Jean-Paul Debeaupuis, Société d'Histoire du Vésinet, 2021.

Marthe « Gaby » Mansuelle (1903-1987)

Marthe Debussy est née à Paris, le 13 mai 1903 au domicile de sa mère, une couturière de 30 ans célibataire, Emilie Eléonore Debussy, 89 rue d'Assas, Paris 6e. Marthe sera reconnue par son père, l'artiste lyrique bien connu à l'époque, Eugène Gabriel Mansuelle (1873-1938), dans un acte enregistré à la mairie du 18e arrondissement le 4 avril 1910.
Mansuelle père, qui a servi dans l'armée comme trompette, est d'abord garçon boucher, puis se lance en 1895 dans les beuglants et les cafés-concerts de quartier, notamment à la Gaîté-Rochechouart. Sa popularité est due notamment à son physique — un embonpoint dont il tire des effets comiques — à sa jovialité et à son contact avec le public populaire.
Suivant les traces de son père, Marthe se tourne vers le monde du spectacle. Elle sera la première Miss Paris sous le nom de scène de Gaby Mansuelle.
En 1921, elle rencontre l'artiste américain Chester Kiesling qui se produit au music-hall comme contorsionniste sous le pseudonyme du Grand-Kingston. Le couple s'installe au Vésinet où il convolera en justes noces une dizaine d'années plus tard, le 8 février 1932, en présence de Gabriel Mansuelle.
Marthe alias Gaby Mansuelle se produit au music-hall sous le nom d'Esmeralda, dans un numéro de danseuse espagnole, la reine des castagnettes. On l'a dite nièce de Claude Debussy mais si un lien de parenté existe, il est sans doute beaucoup moins proche. Son arrière grand père, seul Claude Debussy de cette lignée, était menuisier à Montrouge.

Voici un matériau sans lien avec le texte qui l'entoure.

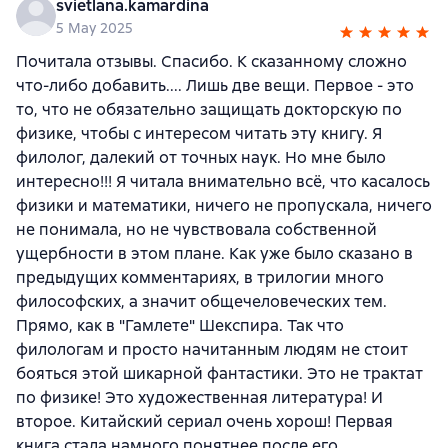
svietlana.kamardina
5 May 2025
Почитала отзывы. Спасибо. К сказанному сложно
что-либо добавить.... Лишь две вещи. Первое - это
то, что не обязательно защищать докторскую по
физике, чтобы с интересом читать эту книгу. Я
филолог, далекий от точных наук. Но мне было
интересно!!! Я читала внимательно всё, что касалось
физики и математики, ничего не пропускала, ничего
не понимала, но не чувствовала собственной
ущербности в этом плане. Как уже было сказано в
предыдущих комментариях, в трилогии много
философских, а значит общечеловеческих тем.
Прямо, как в "Гамлете" Шекспира. Так что
филологам и просто начитанным людям не стоит
бояться этой шикарной фантастики. Это не трактат
по физике! Это художественная литература! И
второе. Китайский сериал очень хорош! Первая
книга стала намного понятнее после его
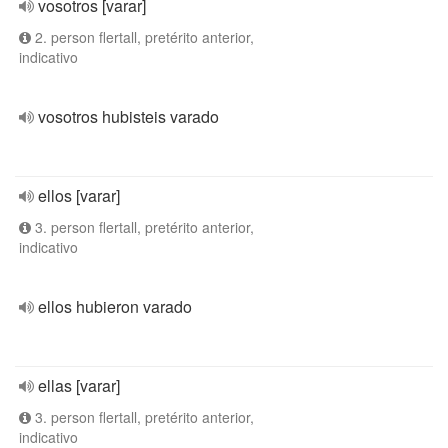
vosotros [varar]
2. person flertall, pretérito anterior,
indicativo
vosotros hubisteis varado
ellos [varar]
3. person flertall, pretérito anterior,
indicativo
ellos hubieron varado
ellas [varar]
3. person flertall, pretérito anterior,
indicativo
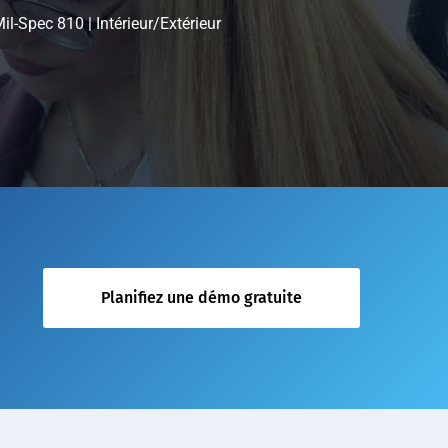
l-Spec 810 | Intérieur/Extérieur
Planifiez une démo gratuite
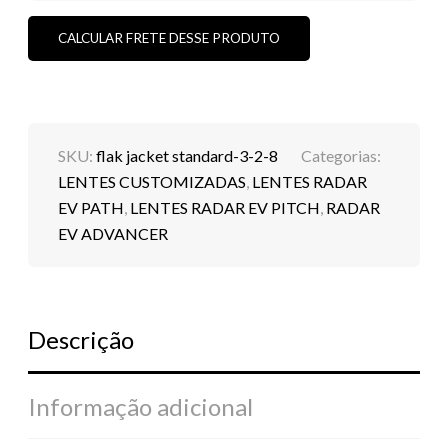
EV
-
CINZA
CALCULAR FRETE DESSE PRODUTO
CUSTOM
(PADRÃO
ORIGINAL)
(SOB
ENCOMENDA)
QUANTIDADE
SKU:
flak jacket standard-3-2-8
Categorias:
LENTES CUSTOMIZADAS
,
LENTES RADAR
EV PATH
,
LENTES RADAR EV PITCH
,
RADAR
EV ADVANCER
Descrição
Informação adicional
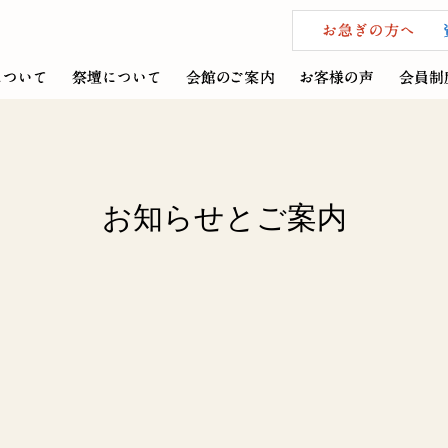
お知らせとご案内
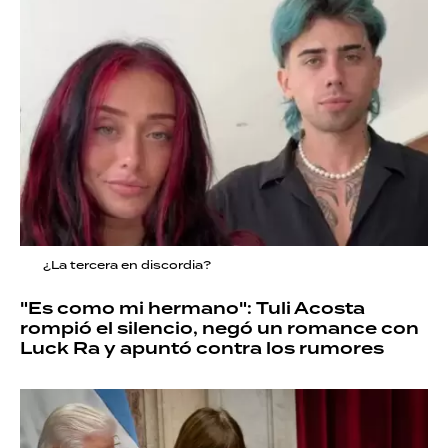
¿La tercera en discordia?
"Es como mi hermano": Tuli Acosta
rompió el silencio, negó un romance con
Luck Ra y apuntó contra los rumores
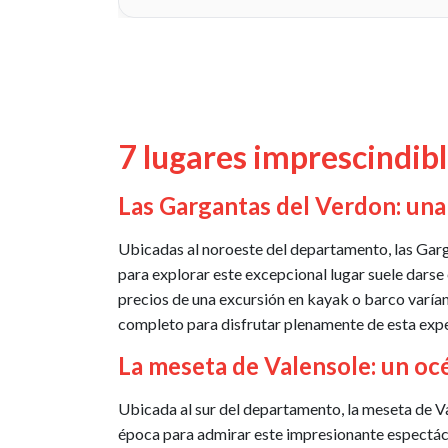
7 lugares imprescindibl
Las Gargantas del Verdon: una
Ubicadas al noroeste del departamento, las Garga
para explorar este excepcional lugar suele dars
precios de una excursión en kayak o barco varían
completo para disfrutar plenamente de esta expe
La meseta de Valensole: un oc
Ubicada al sur del departamento, la meseta de V
época para admirar este impresionante espectácul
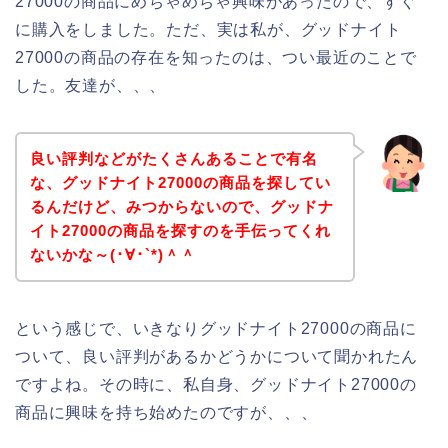
27000の商品にめちゃめちゃ興味があったので、すぐ
に購入をしました。ただ、実は私が、グッドナイト
27000の商品の存在を知ったのは、つい最近のことで
した。友達が、、、
良い評判などがたくさんあることで有名
な、グッドナイト27000の商品を探してい
るんだけど、みつからないので、グッドナ
イト27000の商品を探すのを手伝ってくれ
ないかな～(･∀･`*)＾＾
という感じで、いきなりグッドナイト27000の商品に
ついて、良い評判があるかどうかについて聞かれたん
ですよね。その時に、私自身、グッドナイト27000の
商品に興味を持ち始めたのですが、、、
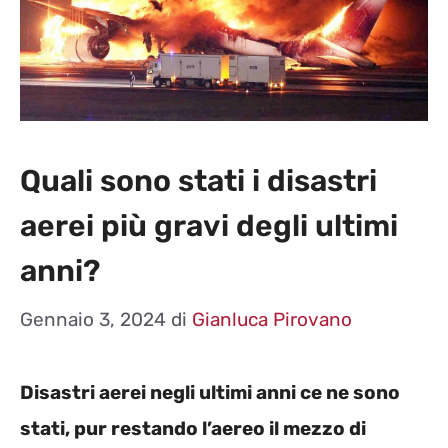
Quali sono stati i disastri
aerei più gravi degli ultimi
anni?
Gennaio 3, 2024
di
Gianluca Pirovano
Disastri aerei negli ultimi anni ce ne sono
stati, pur restando l’aereo il mezzo di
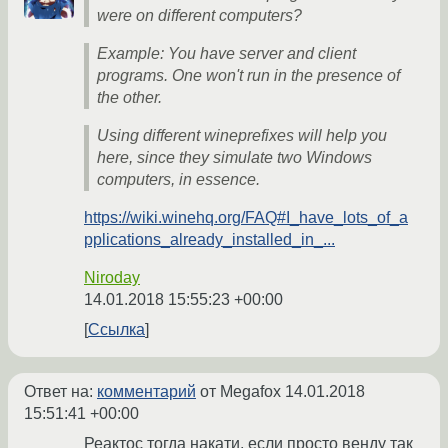
were on different computers?
Example: You have server and client
programs. One won't run in the presence of
the other.
Using different wineprefixes will help you
here, since they simulate two Windows
computers, in essence.
https://wiki.winehq.org/FAQ#I_have_lots_of_a
pplications_already_installed_in_...
Niroday
14.01.2018 15:55:23 +00:00
Ссылка
Ответ на:
комментарий
от Megafox
14.01.2018
15:51:41 +00:00
Реактос тогда накати, если просто венду так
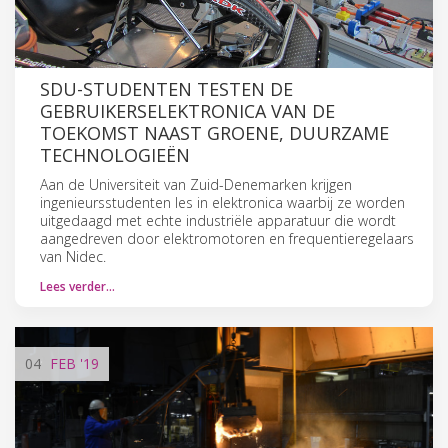
SDU-STUDENTEN TESTEN DE
GEBRUIKERSELEKTRONICA VAN DE
TOEKOMST NAAST GROENE, DUURZAME
TECHNOLOGIEËN
Aan de Universiteit van Zuid-Denemarken krijgen
ingenieursstudenten les in elektronica waarbij ze worden
uitgedaagd met echte industriële apparatuur die wordt
aangedreven door elektromotoren en frequentieregelaars
van Nidec.
Lees verder…
04
FEB
'19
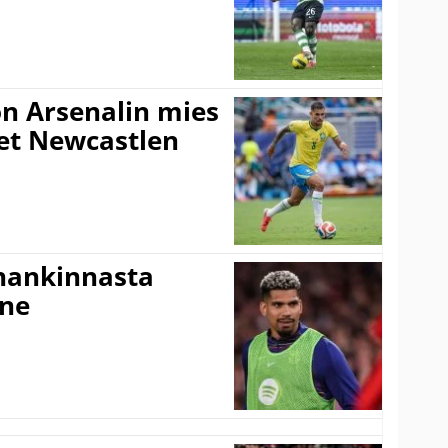
n Arsenalin mies
set Newcastlen
shankinnasta
nne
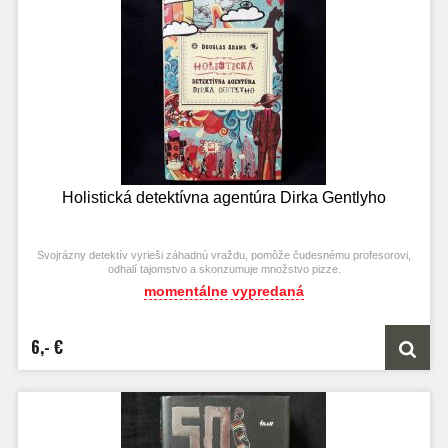
Holistická detektívna agentúra Dirka Gentlyho
Svojrázny detektív vyrieši záhadnú vraždu, pomôže čudesnému profesorovi,
odhalí tajomstvo a skonzumuje množstvo pizze.
momentálne vypredaná
6,- €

Sur les programmes de l'entre-deux guerres, Gaby alias Esmeralda voisine souvent avec son mari.

    Le contorsionniste Chester A. Kingston réussit à s'y reconnaître dans le mélange de ses bras, de ses jambes et de sa tête. A croire que l'étonnant acrobate disputait avec soi-même un farouche match de catch as catch can. Mais Chester A. Kingston retrouva la forme d'un homme ordinaire pour venir saluer le public qui applaudissait à tout rompre....

    ... Qu'admirer le plus de l'art, de la plastique ou du chatoyant costume de la danseuse Esmeralda dont l'exhibition fut un des grands succès de la soirée. La danse en elle-même est un art particulièrement spectaculaire. Que dire de son rayonnement quand elle est servie par des interprètes de la classe d'Esmeralda ? [1]

Peu après la Libération, le journal L'Humanité, rapporte à propos d'elle l'anecdote suivante :

    Esmeralda, la danseuse du « Paradise », avait connu Lafont [personnage de triste mémoire, policier de la Gestapo, sévissant rue Lauriston] lorsqu'il était gérant du mess de la Préfecture de police. Elle avait été sa " marraine" pendant le séjour de Lafont à la prison du Cherche-Midi, en juin 1940. Lafont ne l'oublia pas. En effet, par deux fois, il obtint des Allemands la libération de son mari américain Chester Kingston. [2]

Une telle proximité avec un des personnages les plus honnis de l'Occupation ne pouvait être ignorée. En septembre 1944, sur dénonciation, Marthe Mansuelle fut arrêtée et détenue quelques heures pour être interrogée sur ses « douteuses fréquentations ». Dans l'entrefilet qu'elle lui consacre, L'Aurore [3] mentionne même une visite de Lafont au domicile vésigondin de la danseuse évoquée au cours des interrogatoires :

    ...Il arriva chez elle au Vésinet dans une superbe voiture portant l'insigne CD et lui déclarant qu'il était devenu le grand chef de la police parisienne [sic] il l'assura de son concours chaque fois qu'elle en aurait besoin.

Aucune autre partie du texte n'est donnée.